The debate over the so-called “environmental impact” of data centers provides an easy target for environmentalists to pick on — big creepy corporations like Facebook and Apple.  While these folks sleep at night with their hot water tanks cranked to the max and half the lights in their houses still turned on, companies that run big data centers get needled for using a lot of electricity.   Yet just try to take away these people’s iPhones and Facebook games–then stand back and watch the intellectual dishonesty spill out like a broken water balloon.

The answer, of course, is solar power. Clean, silent, low-maintenance, and emissions-free.  Well, sort-of.  But Wired tells us today that solar farms aren’t efficient. Based on their figures, I decided to extrapolate a few solar farm scenarios.

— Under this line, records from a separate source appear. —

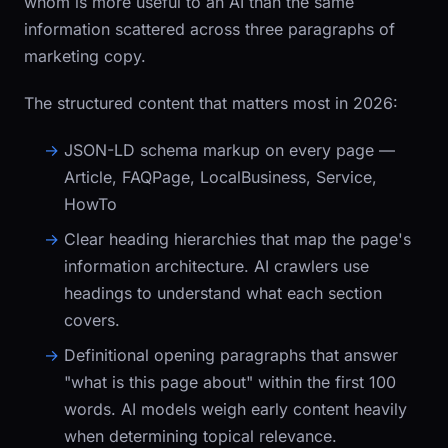
whom is more useful to an AI than the same
information scattered across three paragraphs of
marketing copy.
The structured content that matters most in 2026:
JSON-LD schema markup
on every page —
Article
,
FAQPage
,
LocalBusiness
,
Service
,
HowTo
Clear heading hierarchies
that map the page's
information architecture. AI crawlers use
headings to understand what each section
covers.
Definitional opening paragraphs
that answer
"what is this page about" within the first 100
words. AI models weigh early content heavily
when determining topical relevance.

Facebook’s data center is a 100-megawatt consumer, and its solar array, which spans acres and acres in the Oregon outback, puts out a mere .05 megawatts at an average energy conversion efficiency of about 14%. Apple’s planned N.C. solar farm will cost 180 acres of God’s green earth and will put out just 3.5 megawatts at typical efficiency (Apple will require at least 70 MW at their N.C. data center). Using those ratios, and keeping in mind that these are the best, most efficient solar generators on the planet, we could estimate that:

  • A typical .3 kw household would require 0.154 acre of this top-of-the-line solar technology. That would fill a typical suburban lot, and leave no room for the house. Underground housing, anybody?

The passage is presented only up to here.